DrakaSAN DrakaSAN - 6 months ago 13
HTML Question

Getting html error 301, which return exact same link

I’m trying to get the content of a HTML page with a Node.js app.
I found this code: In Node.js / Express, how do I "download" a page and gets its HTML? (yojimbo answer), which seems to work well. When I try to start the code, I get the HTML result of 301 Moved Permanently, nut the redirect link is the same as the one I sent!

var util = require("util"),
http = require("http");

var options = {
host: "www.mylink.com",
port: 80,
path: "/folder/content.xml"
};

var content = "";

var req = http.request(options, function(res) {
res.setEncoding("utf8");
res.on("data", function (chunk) {
content += chunk;
});

res.on("end", function () {
util.log(content);
});
});

req.end();


And the return is:

30 Jul 13:08:52 - <!DOCTYPE HTML PUBLIC "-//IETF//DTD HTML 2.0//EN">
<html><head>
<title>301 Moved Permanently</title>
</head><body>
<p>The document has moved <a href="http://mylink.com/folder/content.xml"<here</a>.</p>
<hr>
<adress>Apache/2.2.22 (Ubuntu) Server at www.mylink.com Port 80</adress>
</body></html>


Is it moved permanently to the same place or is it just some kind of security on the server? Or did I made a mistake in the code? (but it work on google and all the other site I tested).

I doubt it s the ".xml" which cause a problem since I even tested with page in pdf without problem (just a bunch of non readable chars).

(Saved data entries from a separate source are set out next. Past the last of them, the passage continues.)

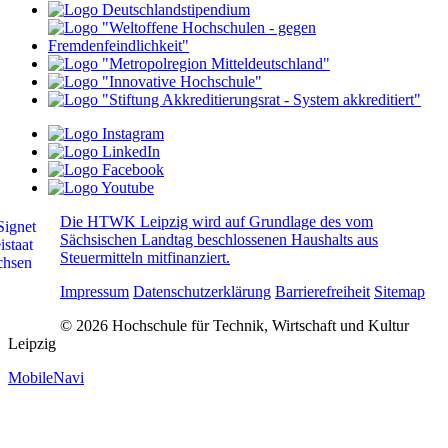
Die HTWK Leipzig wird auf Grundlage des vom
Sächsischen Landtag beschlossenen Haushalts aus
Steuermitteln mitfinanziert.
Impressum
Datenschutzerklärung
Barrierefreiheit
Sitemap
© 2026 Hochschule für Technik, Wirtschaft und Kultur
Leipzig
MobileNavi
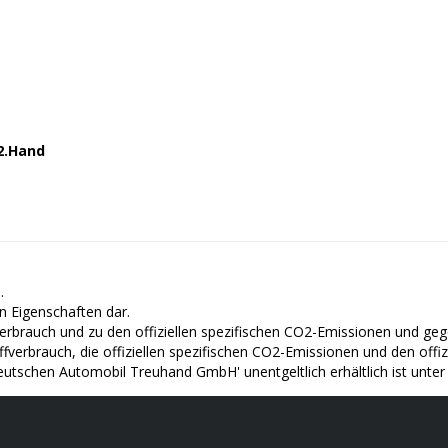
 2.Hand
.
n Eigenschaften dar.
ffverbrauch und zu den offiziellen spezifischen CO2-Emissionen und 
offverbrauch, die offiziellen spezifischen CO2-Emissionen und den o
Deutschen Automobil Treuhand GmbH' unentgeltlich erhältlich ist unte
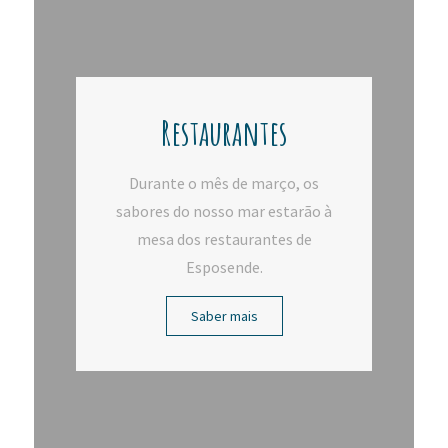
Restaurantes
Durante o mês de março, os
sabores do nosso mar estarão à
mesa dos restaurantes de
Esposende.
Saber mais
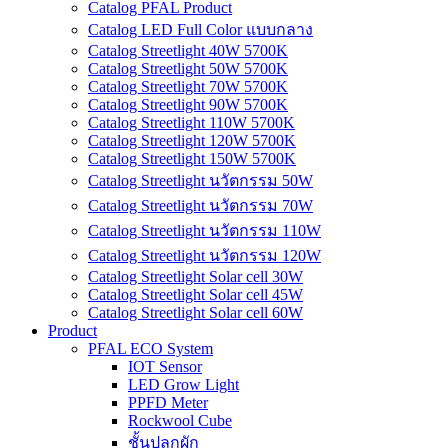
Catalog PFAL Product
Catalog LED Full Color แบบกลาง
Catalog Streetlight 40W 5700K
Catalog Streetlight 50W 5700K
Catalog Streetlight 70W 5700K
Catalog Streetlight 90W 5700K
Catalog Streetlight 110W 5700K
Catalog Streetlight 120W 5700K
Catalog Streetlight 150W 5700K
Catalog Streetlight นวัตกรรม 50W
Catalog Streetlight นวัตกรรม 70W
Catalog Streetlight นวัตกรรม 110W
Catalog Streetlight นวัตกรรม 120W
Catalog Streetlight Solar cell 30W
Catalog Streetlight Solar cell 45W
Catalog Streetlight Solar cell 60W
Product
PFAL ECO System
IOT Sensor
LED Grow Light
PPFD Meter
Rockwool Cube
ชั้นปลูกผัก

Following a discussion with the client, I’ll get the page in another way (downloading it directly), which works OK. I still accept the answer of c.Pu.1, but I’m still wondering why the redirect link is the same as the link the app follow.

Answer

A 301 status code indicates the requested resource has been moved and that a client must perform a redirect to the link included in the response's Location header. The http module doesn't follow redirects(status codes 3xx) by default.

You can use the request module, which is said to perform redirects.

Request is designed to be the simplest way possible to make http calls. It supports HTTPS and follows redirects by default.

To do it manually, read the Location header from the response and initiate a new request to that URI.

var req = http.request(options, function(res) {
    res.setEncoding("utf8");
    if(res.statusCode === 301 || res.statusCode === 302) {
        var newRequestUri = res.headers.location;
        http.request({hostname: newRequestUri}, function(res) {
            //read response
        }
    }
    res.on("data", function (chunk) {
        content += chunk;
    });

    res.on("end", function () {
        util.log(content);
    });
});